K-Means suffers from the curse of dimensionality: all points are roughly at the same distance from each other in high dimensions, making the algorithm less and less useful.
  • What if there are a large number of categorical factor levels?
This can be problematic, as categoricals are one-hot encoded on the fly, which can lead to the same problem as datasets with a large number of columns.

K-Means Algorithm

The number of clusters \(K\) is user-defined and is determined a priori.

  1. Choose \(K\) initial cluster centers \(m_{k}\) according to one of the following:

    • Randomization: Choose \(K\) clusters from the set of \(N\) observations at random so that each observation has an equal chance of being chosen.
    • Plus Plus: Choose one center \(m_{1}\) at random.
    1. Calculate the difference between \(m_{1}\) and each of the remaining \(N-1\) observations \(x_{i}\). \(d(x_{i}, m_{1}) = \|(x_{i}-m_{1})\|^2\)
    2. Let \(P(i)\) be the probability of choosing \(x_{i}\) as \(m_{2}\). Weight \(P(i)\) by \(d(x_{i}, m_{1})\) so that those \(x_{i}\) furthest from \(m_{2}\) have a higher probability of being selected than those \(x_{i}\) close to \(m_{1}\).
    3. Choose the next center \(m_{2}\) by drawing at random according to the weighted probability distribution.
    4. Repeat until \(K\) centers have been chosen.
    • Furthest: Choose one center \(m_{1}\) at random.
    1. Calculate the difference between \(m_{1}\) and each of the remaining \(N-1\) observations \(x_{i}\). \(d(x_{i}, m_{1}) = ||(x_{i}-m_{1})||^2\)
    2. Choose \(m_{2}\) to be the \(x_{i}\) that maximizes \(d(x_{i}, m_{1})\).
    3. Repeat until \(K\) centers have been chosen.
  2. Once \(K\) initial centers have been chosen calculate the difference between each observation \(x_{i}\) and each of the centers \(m_{1},...,m_{K}\), where difference is the squared Euclidean distance taken over \(p\) parameters.
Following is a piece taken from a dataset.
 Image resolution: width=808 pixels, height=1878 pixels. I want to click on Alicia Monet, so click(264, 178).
    \[d(x_{i}, m_{k})=\sum_{j=1}^{p}(x_{ij}-m_{k})^2=\|(x_{i}-m_{k})\|^2\]
  3. Assign \(x_{i}\) to the cluster \(k\) defined by \(m_{k}\) that minimizes \(d(x_{i}, m_{k})\)
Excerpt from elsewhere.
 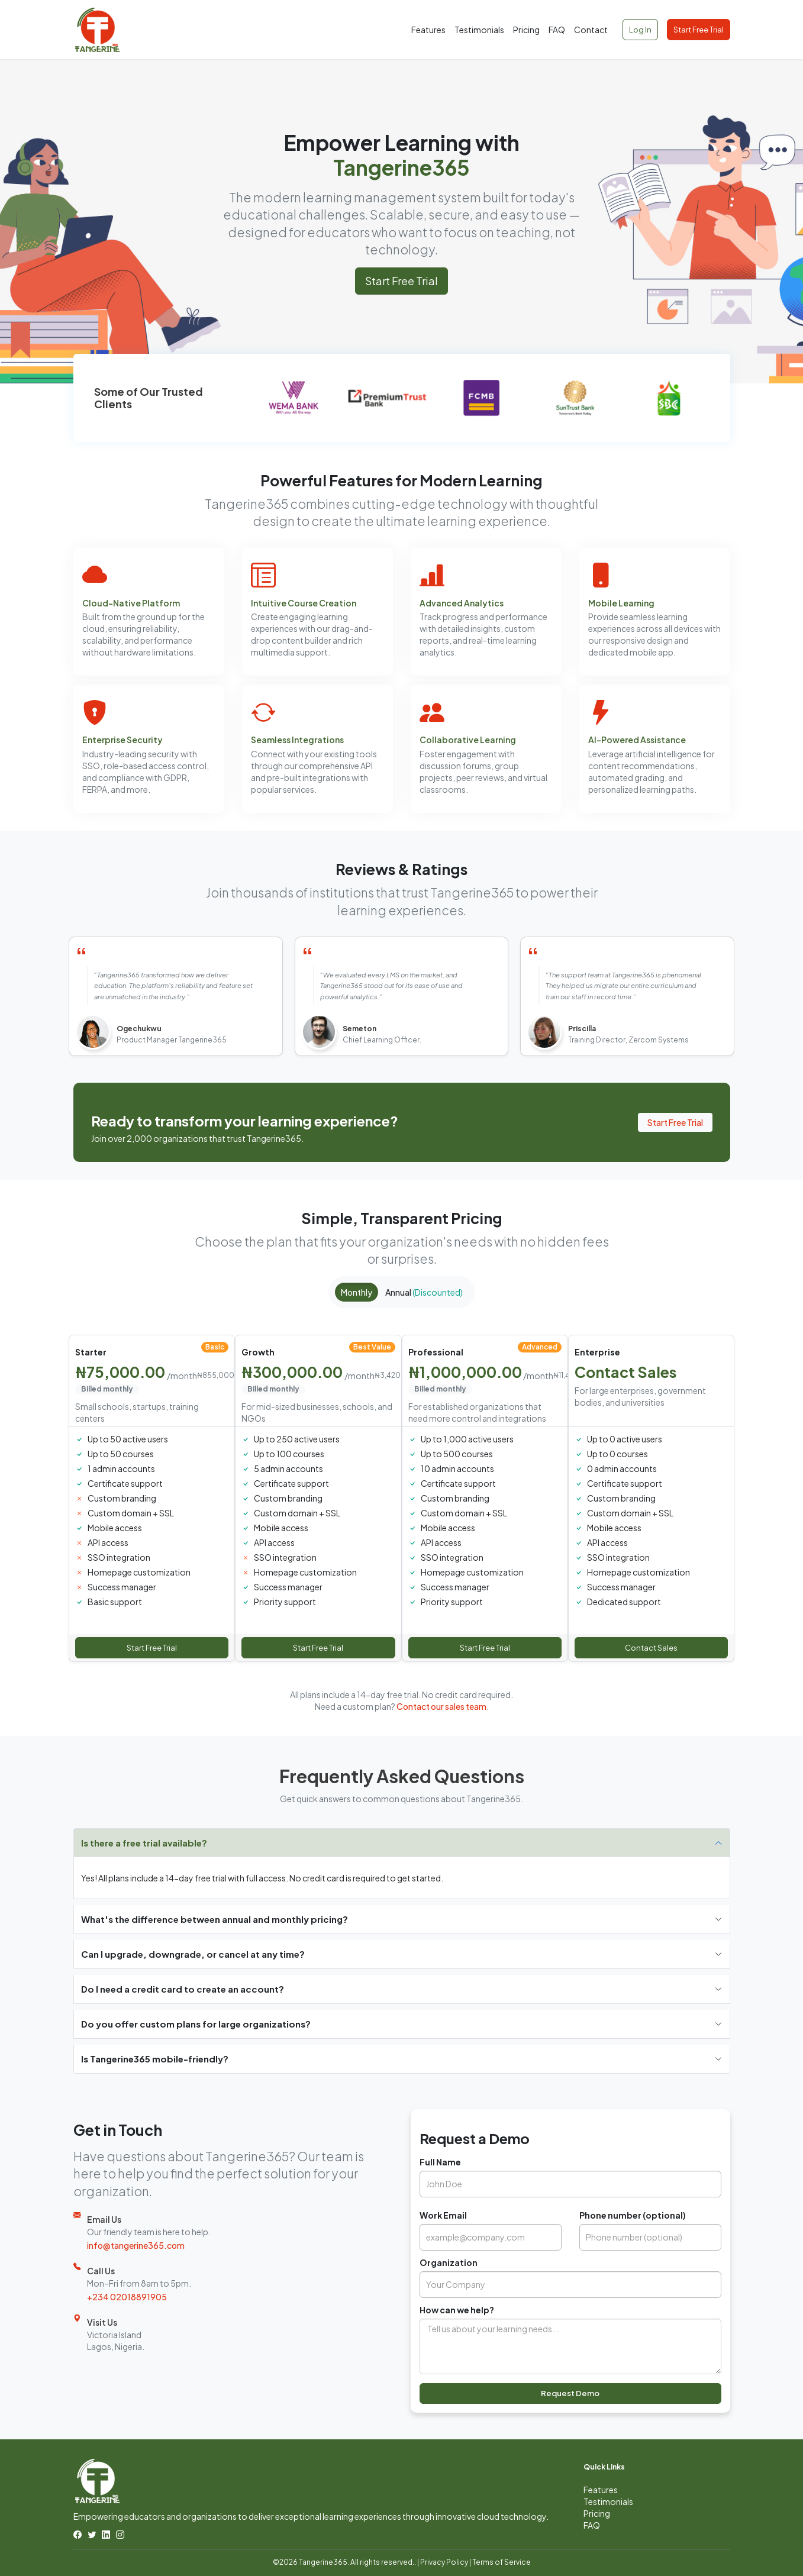 I want to click on Terms of Service, so click(x=501, y=2562).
  4. When all observations \(x_{i}\) are assigned to a cluster calculate the mean of the points in the cluster.

    \[\bar{x}(k)=\{\bar{x_{i1}},…\bar{x_{ip}}\}\]
  5. Set the \(\bar{x}(k)\) as the new cluster centers \(m_{k}\). Repeat steps 2 through 5 until the specified number of max iterations is reached or cluster assignments of the \(x_{i}\) are stable.

References

Hastie, Trevor, Robert Tibshirani, and J Jerome H Friedman. The Elements of Statistical Learning. Vol.1. N.p., Springer New York, 2001.

Xiong, Hui, Junjie Wu, and Jian Chen. “K-means Clustering Versus Validation Measures: A Data- distribution Perspective.” Systems, Man, and Cybernetics, Part B: Cybernetics, IEEE Transactions on 39.2 (2009): 318-331.